La ripida salita è un calvario, il ragazzo si ferma ogni dieci metri per riprendere fiato mentre l’asma gli blocca il respiro. Ogni pausa è una pena, lui si piega in avanti, si appoggia a qualcosa e sibila cercando di pompare ossigeno attraverso i polmoni. Cerco di fargli coraggio, lo sostengo e gli lascio tutto il tempo che gli serve.

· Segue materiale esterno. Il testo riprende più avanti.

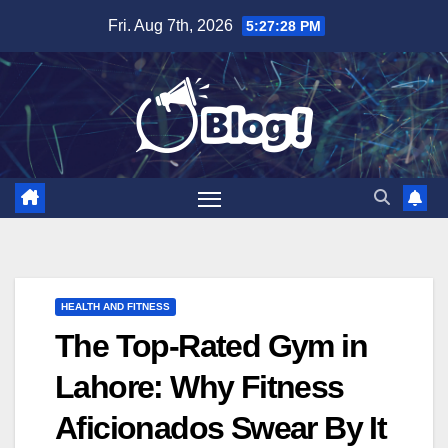
Skip
Fri. Aug 7th, 2026
5:27:29 PM
to
content
HEALTH AND FITNESS
The Top-Rated Gym in
Lahore: Why Fitness
Aficionados Swear By It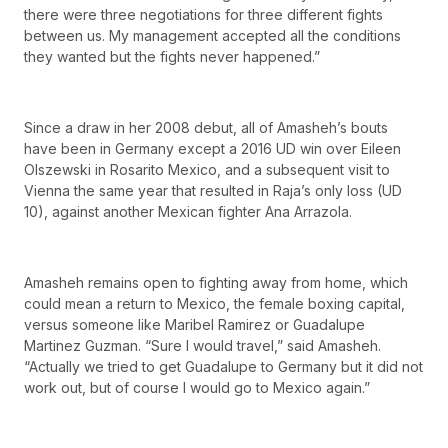
there were three negotiations for three different fights
between us. My management accepted all the conditions
they wanted but the fights never happened.”
Since a draw in her 2008 debut, all of Amasheh’s bouts
have been in Germany except a 2016 UD win over Eileen
Olszewski in Rosarito Mexico, and a subsequent visit to
Vienna the same year that resulted in Raja’s only loss (UD
10), against another Mexican fighter Ana Arrazola.
Amasheh remains open to fighting away from home, which
could mean a return to Mexico, the female boxing capital,
versus someone like Maribel Ramirez or Guadalupe
Martinez Guzman. “Sure I would travel,” said Amasheh.
“Actually we tried to get Guadalupe to Germany but it did not
work out, but of course I would go to Mexico again.”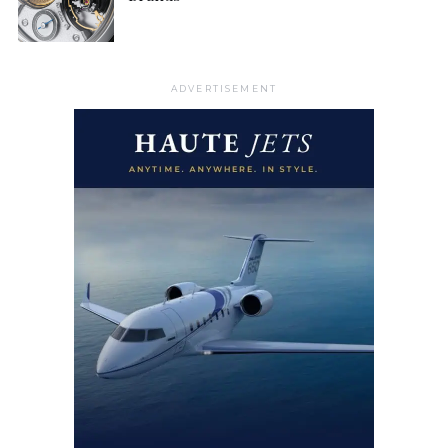
ADVERTISEMENT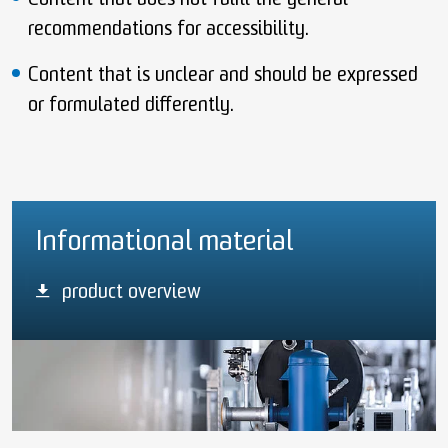
Content that does not fulfil the general
recommendations for accessibility.
Content that is unclear and should be expressed
or formulated differently.
Informational material
product overview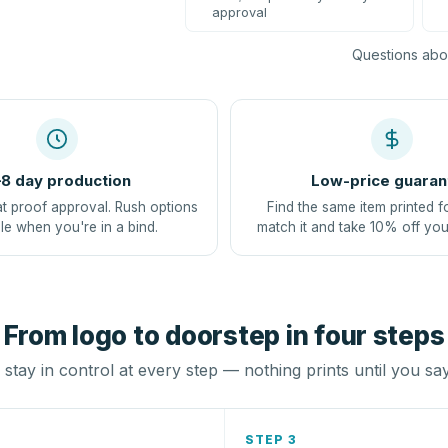
approval
Questions abou
8 day production
Low-price guaran
at proof approval. Rush options
Find the same item printed f
le when you're in a bind.
match it and take 10% off you
From logo to doorstep in four steps
stay in control at every step — nothing prints until you sa
STEP 3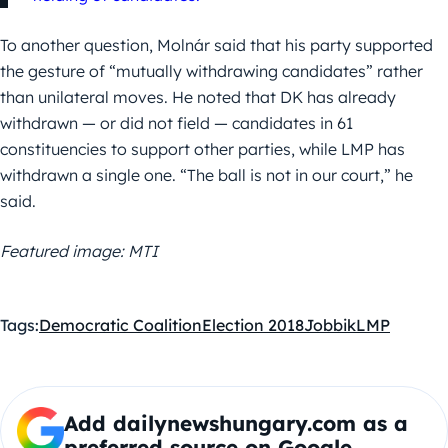
To another question, Molnár said that his party supported
the gesture of “mutually withdrawing candidates” rather
than unilateral moves. He noted that DK has already
withdrawn — or did not field — candidates in 61
constituencies to support other parties, while LMP has
withdrawn a single one. “The ball is not in our court,” he
said.
Featured image: MTI
Tags:
Democratic Coalition
Election 2018
Jobbik
LMP
Add dailynewshungary.com as a
preferred source on Google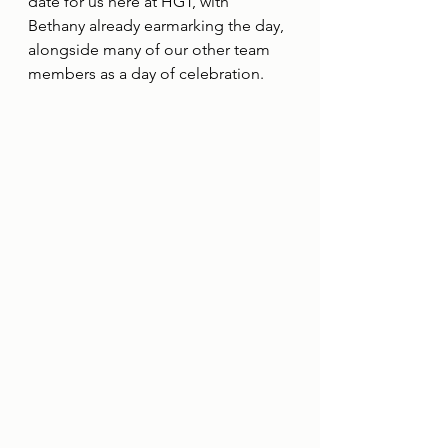
date for us here at HGT, with 
Bethany already earmarking the day, 
alongside many of our other team 
members as a day of celebration. 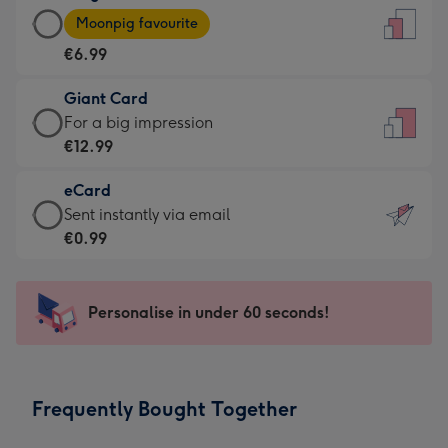
Large
-
Moonpig favourite
Card
For
€6.99
-
the
€6.99
little
Giant Card
-
messages
Giant
For a big impression
Moonpig
-
Card
€12.99
favourite
Dimensions:
-
-
132
eCard
€12.99
Dimensions:
x
eCard
Sent instantly via email
-
205
185
-
€0.99
For
x
mm
€0.99
a
290
-
big
mm
Sent
Personalise in under 60 seconds!
impression
instantly
-
via
Dimensions:
email
293
Frequently Bought Together
x
419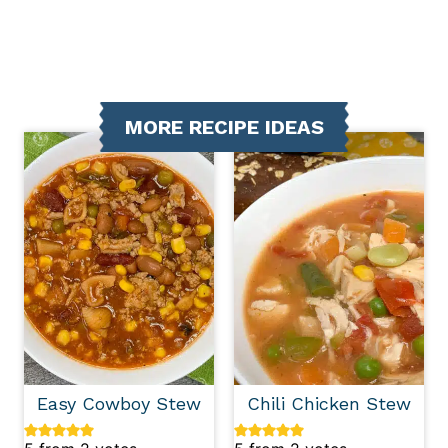
MORE RECIPE IDEAS
Easy Cowboy Stew
Chili Chicken Stew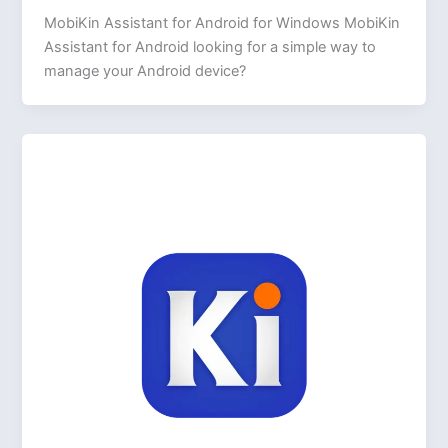
MobiKin Assistant for Android for Windows MobiKin
Assistant for Android looking for a simple way to
manage your Android device?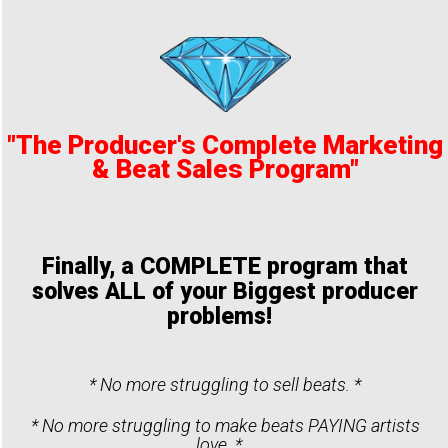
"The Producer's Complete Marketing
& Beat Sales Program"
Finally, a COMPLETE program that
solves ALL of your Biggest producer
problems!
* No more struggling to sell beats. *
* No more struggling to make beats PAYING artists
love. *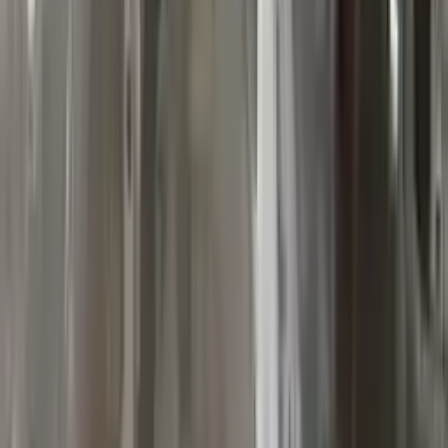
10
2
4
Emily Johnson
22 December 2023
Great customer service and free shipping is a fantastic bonus.
I had no issues with my order.
Verified Purchase
8
1
5
Michael Brown
14 January 2024
Fast shipping and excellent quality! The 3-year warranty adds
great value to the purchase.
Verified Purchase
15
0
4
Jessica Taylor
31 January 2024
The free shipping made it easy to get the parts I needed
quickly. The warranty is a great safety net.
Verified Purchase
9
2
5
David Lee
10 February 2024
A hassle-free experience with fast delivery and good support.
The warranty on parts is unmatched.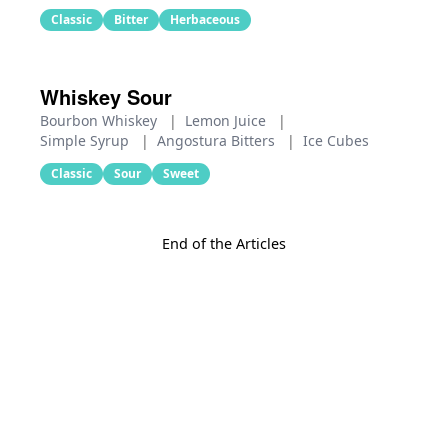
Classic
Bitter
Herbaceous
Whiskey Sour
Bourbon Whiskey
|
Lemon Juice
|
Simple Syrup
|
Angostura Bitters
|
Ice Cubes
Classic
Sour
Sweet
End of the Articles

Lo guardo e vedo la sua debolezza, la sua fragilità quasi imbarazzante. Uno scricciolo che a mala pena riesce a respirare, inoffensivo e vulnerabile: la vittima perfetta per uomini senza scrupoli. Lo hanno torturato in virtù di qualche assurda credenza che in realtà nasconde solo cupidigia e crudeltà. Sedicenti santoni ed esorcisti si sono accaniti contro l’unico che non possedeva la forza per difendersi, l’unico che non avrebbe potuto opporsi ai loro fasulli riti magici che hanno la pretesa di scacciare la malasorte ed il maligno in cambio di denaro.
Uomini di magia, stregoni e mistici: chissà se avrebbero avuto la stessa baldanza anche davanti ad un vero demonio? Chissà se davanti ai miei occhi azzurri avrebbero avuto l’ardire di fare a me ciò che hanno fatto a lui? Sento la rabbia crescere e farsi strada furiosa. Resisto e la lascio fluire nello spazio di un respiro: non è per questo che sono qui, non è questo ciò che devo fare adesso.
Stringo un braccio attorno a Gracia, lo aiuto a raddrizzarsi e ripendiamo la salita. Ciò che devo fare ora è superare un penoso gradino alla volta, raggiungere un letto nella “premiere chambre” e lasciare che il tempo e le cure lavino il ricordo di un’ignoranza che rende ciechi.